People think it’s embarrassing Elvis died taking a shit in the bathroom but it’s way less embarrassing than if he died taking a shit in the kitchen or something
Screw this, I’m going in search of buried treasure. I’m outta here. *stubs toe on coffee table*
Dearest Emma,
The COVID battle’s intensified. I helped an old lady load groceries. I put all the heavy items into her car.
Then I lost myself, Emma. I stole her toilet paper. It was 3 ply Quilted Northern, the kind with aloe. The lavender scent reminded me of you.
War is hell.
Teenagers should not handle weapons to fight crime or be turtles.
The moment my kids get over the shock of my wife and me being the tooth fairy, I’m going to reveal that we’re also the dishwasher fairy, the laundry fairy, the playdate fairy, the school project fairy, the…
A good curse on a writer would be “may you realize halfway through that your novel is in the wrong tense”

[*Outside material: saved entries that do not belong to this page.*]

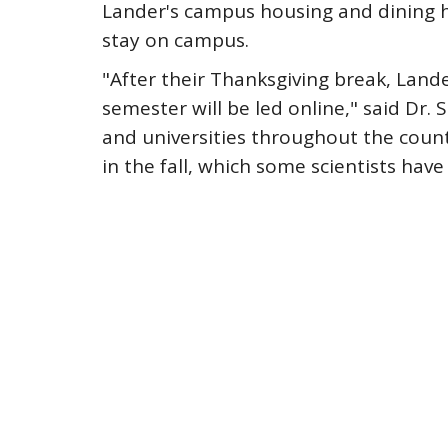
Lander's campus housing and dining h
stay on campus.
"After their Thanksgiving break, Land
semester will be led online," said Dr.
and universities throughout the count
in the fall, which some scientists have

I hate how Pinterest highlights that some moms make pancakes that look like animals when I can’t even make pancakes that look like pancakes.
I need a bed that pops me out like a toaster.
Him: What are you doing tomorrow?
Me: I was thinking maybe a chocolate croissant for breakfast.
Him: *sighs*
Me: Oh, you mean between meals.
[sees that Abraham Lincoln is trending]
Please be alive, please be alive, please be alive, please be alive
Using “Hello” as a greeting
– boring
– uninspired
– predictableUsing “Hiya” as a greeting
– casually playful
– conveys enthusiasm
– leaves door open for karate
Tequila doesn’t make me drunk and
disorderly, it just seems that way, cuz
Police Reports are all written by cops.
Roommate and I got our first electric bill and long story short we’re now Amish
I don’t think anyone here is a serial killer because you have to be really self motivated and it’s like we all just eat snacks and take naps
one time a girl told me she listens to “anything but country” so i played pterodactyl noises on on full volume the whole way to Ruby Tuesday
Half of answering the landline as a kid was yelling “Mom! It’s for you!”
Technology: the world is at your fingertips, you can accomplish anything!
Twitter: nope
GOOD COP: I’m going to read you your rights
BAD COP: I’m going to beat a confession out of you
CENTRIST COP: you both make some good points
When you want to key his car, but he doesn’t have one, so you bend his bus pass.
Memories from childhood stay with us forever. Our first dog. Mom’s homemade cookies. Dad’s disappearance in the Bermuda Triangle.
Tiny son: Mommy, did you know, inside a turtle shell there is a little bed, a TV, and a tiny kitchen?
5: are there people coming tomorrow?
me: no why?
5: well you guys cleaned the house
Is it weird to shout “Autobots Transform” when changing sex positions? Asking for a friend.
My muscle memory: Remember when we had abs?
Me: *presses “Continue” on Netflix
@funTweeters I think animal testing is a terrible idea; they get all nervous and give the wrong answers
the michael jackson of crabs impressing all his friends by walking smoothly forwards
I only hug people so I can stick my hands in their pockets and search for snacks.